Recording Oil Reserves

BP’s Statistical Review of World Energy is one of the leading sources of energy market data and information, dating back several decades. Another source is the World Oil Review supplied by the Italian oil company ENI SpA.

Similar to BP's statistical review, ENI's publication provides details about global oil reserves. Meanwhile, the Energy Information Administration (EIA) is a leading authority for U.S. oil reserves with information dating back to 1900.

Special Considerations

One of the critical ratios analysts use to measure the longevity of reserves is the reserve-to production ratio (R/P). The R/P estimates the number of years a reserve base will last at current annual production rates and is used by companies operating in the oil industry, as well as oil-producing countries.

This chart from BP reveals two significant trends in global oil reserves. 
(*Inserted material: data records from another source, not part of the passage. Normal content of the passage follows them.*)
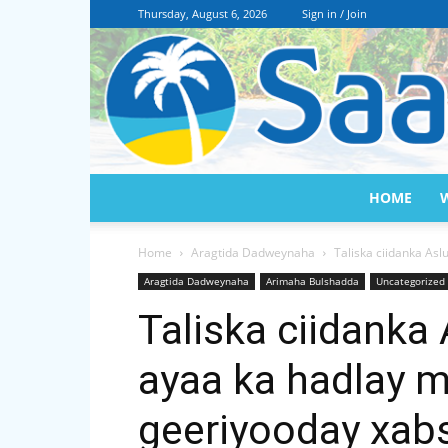
Thursday, August 6, 2026
Sign in / Join
HOME
Home
Aragtida Dadweynaha
Taliska ciidanka As
Aragtida Dadweynaha
Arimaha Bulshadda
Uncategorized
Taliska ciidanka
ayaa ka hadlay 
geeriyooday xab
World's Reserves-to-Production (R/P) Ratios by Year

World's Reserve-to-Production Ratios
Source: BP.

First and most obvious, it illustrates the massive increase in South and Central American oil reserves relative to production since 2006—when Brazil made some significant oil finds in its offshore pre-salt basins. BP currently estimates that the South and Central America region has enough oil reserves to last for 136 years at current production levels.

However, the volume of oil reserves does not necessarily translate into production figures. For example, Venezuela's share of the overall oil production market has crashed in recent years due to internal strife. According to the 2019 BP Statistical Review of World Energy, the South American nation accounted for just 1.6% of overall production volumes, despite having the world's largest oil reserves.

The other important data is the persistent downtrend in Middle Eastern oil reserves relative to production. In the 1980s, Middle Eastern countries had R/P ratios similar to what South and Central America enjoy today. Over the last 30 years, this ratio has consistently deteriorated as production rates increase and reserves become harder to find. Reserves-to-production for the Middle East now stands at roughly 80 years. 

A similar, yet not as pronounced, trend of a downward sloping R/P is happening in the U.S., which has aggressively increased production over the last several years. The R/P for the U.S. is roughly 30 years.